Dominic Ongwen « était un enfant doué, aux capacités intellectuelles supérieures à la moyenne, et les espoirs d’un avenir brillant ont été réduits à néant le jour où il a été enlevé », a-t-il expliqué, mais « cela ne justifie en rien, et n’explique pas, l’horreur des crimes, commis délibérément ».

M. Ongwen a ordonné au début des années 2000 des attaques contre des camps de réfugiés, alors qu’il était l’un des commandants de la LRA, dirigée par le fugitif Joseph Kony et qui a mené une guerre brutale en Ouganda et dans trois pays voisins afin d’établir un État fondé sur les dix commandements de la Bible.

« Traumatisme à vie »

Dans la région d’origine de M. Ongwen, dans le nord de l’Ouganda, l’énoncé de la peine a été accueilli avec déception.

« J’ai été surpris que le tribunal n’ait donné que 25 ans, cela aurait dû être plus d’années en prison parce que le mal et la souffrance que la LRA a causés aux gens de cette région sont un traumatisme à vie », a témoigné James Komakech Olwo, un paysan de 49 ans.

« De telles sentences clémentes entraîneront l’impunité », lâche Jane Akello, 51 ans, commerçante à Gulu.

Ses proches étaient, eux, anéantis. Certains sont restés prostrés par terre, sans bouger.

« Il va maintenant souffrir et ses enfants aussi. Mais où était l’État quand il a été enlevé alors qu’il était enfant ? », s’est interrogée Magdalena Akot, 56 ans, belle-mère de M. Ongwen, qui s’occupe de 12 de ses enfants.

100 000 personnes massacrées

Selon l’ONU, la LRA a massacré plus de 100 000 personnes et enlevé 60 000 enfants lors de violences qui se sont étendues au Soudan, à la République démocratique du Congo et à la République centrafricaine.

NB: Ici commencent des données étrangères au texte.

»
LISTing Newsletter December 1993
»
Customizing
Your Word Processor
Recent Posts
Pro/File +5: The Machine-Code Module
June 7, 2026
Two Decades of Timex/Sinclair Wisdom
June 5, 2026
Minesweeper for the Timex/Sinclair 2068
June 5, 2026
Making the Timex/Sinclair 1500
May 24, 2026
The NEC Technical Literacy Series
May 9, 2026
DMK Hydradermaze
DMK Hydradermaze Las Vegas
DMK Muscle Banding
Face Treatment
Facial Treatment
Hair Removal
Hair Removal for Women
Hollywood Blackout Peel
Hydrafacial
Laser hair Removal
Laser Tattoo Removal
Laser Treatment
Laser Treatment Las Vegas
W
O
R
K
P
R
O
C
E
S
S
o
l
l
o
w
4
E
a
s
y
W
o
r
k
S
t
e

M. Ongwen, qui s’est rendu en 2015, est le premier commandant de la LRA à être jugé par la CPI. Joseph Kony, considéré comme toujours en fuite, est visé par un mandat d’arrêt de la Cour.

M. Ongwen, surnommé la « fourmi blanche », a toujours nié les accusations portées contre lui. Il a déclaré devant la CPI que la LRA l’avait forcé à manger des haricots imbibés du sang des premières personnes qu’il avait été obligé de tuer en guise d’initiation.

« Je suis la première victime d’enlèvement d’enfants », a-t-il dit lors de son procès, « ce qui m’est arrivé, je ne crois même pas que cela soit arrivé à Jésus-Christ ».

En le jugeant coupable, la CPI avait estimé qu’il avait commis ses crimes « en tant qu’adulte responsable ».